Nein, die gibt es nicht. Zum einen wird die Nachfrage in Deutschland und Europa in allen Anwendungsbereichen weiter steigen. Der ZVEI erwartet bis 2030 eine Verdopplung des Halbleitermarkts. Neue Fabriken auch in Europa zu bauen, ist also der richtige Weg. Jedoch dauert der Neubau einer solchen Fabrik in Summe bis zu fünf Jahren und bedarf einer Investitionssumme von etwa bis zu zwölf Milliarden Euro.

Zum anderen lässt sich eine Halbleiterproduktionsstätte bei kurzfristig veränderten Bedarfen nicht über Nacht umstellen, denn sie sind hochspezialisiert und kapitalintensiv.

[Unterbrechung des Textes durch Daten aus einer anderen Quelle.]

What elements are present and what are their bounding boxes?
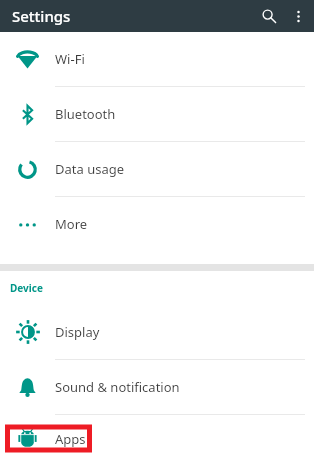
staticText: Display [55, 323, 100, 341]
staticText: Wi-Fi [55, 50, 85, 68]
staticText: Settings [12, 6, 71, 26]
button[interactable]: Display [0, 305, 314, 359]
button[interactable]: Sound & notification [0, 360, 314, 414]
button[interactable]: Search [256, 3, 282, 29]
staticText: Bluetooth [55, 105, 116, 123]
button[interactable]: Apps [0, 415, 314, 462]
staticText: Sound & notification [55, 378, 180, 396]
button[interactable]: More [0, 197, 314, 251]
button[interactable]: Wi-Fi [0, 32, 314, 86]
staticText: Data usage [55, 160, 125, 178]
button[interactable]: Data usage [0, 142, 314, 196]
staticText: Device [10, 281, 43, 295]
button[interactable]: Bluetooth [0, 87, 314, 141]
staticText: More [55, 215, 88, 233]
button[interactable]: More options [286, 4, 310, 28]
staticText: Apps [55, 430, 86, 448]
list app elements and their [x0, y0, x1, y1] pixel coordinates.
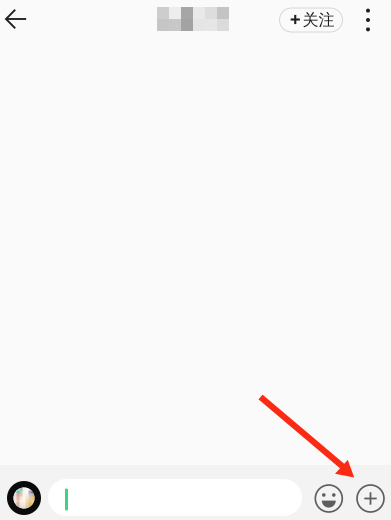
button[interactable]: Emoji — [315, 484, 343, 512]
button[interactable]: 关注 — [276, 3, 346, 37]
button[interactable]: Back — [1, 2, 31, 36]
staticText: 关注 — [302, 10, 334, 30]
button[interactable]: More options — [356, 484, 384, 512]
button[interactable]: More — [353, 3, 383, 37]
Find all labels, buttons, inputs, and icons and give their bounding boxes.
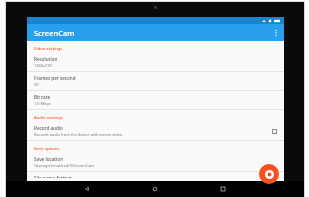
button[interactable]: Start recording	[259, 164, 279, 184]
button[interactable]: More options	[268, 25, 284, 41]
staticText: Save options	[34, 146, 60, 152]
button[interactable]: Record audio	[27, 122, 284, 140]
button[interactable]: Save location	[27, 153, 284, 171]
staticText: 1.0 Mbps	[34, 101, 51, 106]
staticText: Frames per second	[34, 75, 76, 81]
staticText: Bit rate	[34, 94, 51, 100]
staticText: Save location	[34, 156, 64, 162]
staticText: Video settings	[34, 46, 63, 52]
staticText: ScreenCam	[34, 28, 75, 38]
staticText: /storage/emulated/0/ScreenCam	[34, 163, 94, 168]
staticText: File name format	[34, 175, 72, 178]
staticText: Resolution	[34, 56, 58, 62]
staticText: 1280x720	[34, 63, 52, 68]
staticText: Audio settings	[34, 115, 63, 121]
button[interactable]: Recent apps	[217, 183, 229, 195]
staticText: 30	[34, 82, 39, 87]
button[interactable]: Home	[149, 183, 161, 195]
button[interactable]: Frames per second	[27, 72, 284, 90]
button[interactable]: File name format	[27, 172, 284, 181]
staticText: Record audio	[34, 125, 63, 131]
button[interactable]: Resolution	[27, 53, 284, 71]
button[interactable]: Back	[81, 183, 93, 195]
staticText: Records audio from the device with scree…	[34, 132, 123, 137]
button[interactable]: Bit rate	[27, 91, 284, 109]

Das hat zur Folge, dass eine sogenannte Fab nur bei sehr hoher Auslastung ökonomisch arbeiten kann – dabei sind schon Auslastungen unter 85 Prozent nicht mehr kostendeckend. Um hier zukünftig eine Verbesserung zu erreichen und solche Versorgungsengpässe besser abfedern zu können, muss die Abnehmerindustrie in enger Zusammenarbeit mit den Halbleiterherstellern bessere Prognosen erstellen, um neue Produktionskapazitäten zum richtigen Zeitpunkt zu planen und aufzubauen.

Insgesamt wird der Mangel an Halbleitern die Industrie voraussichtlich also noch länger beschäftigen. Die Hersteller tun weiter ihr Möglichstes, um zügig Abhilfe zu schaffen.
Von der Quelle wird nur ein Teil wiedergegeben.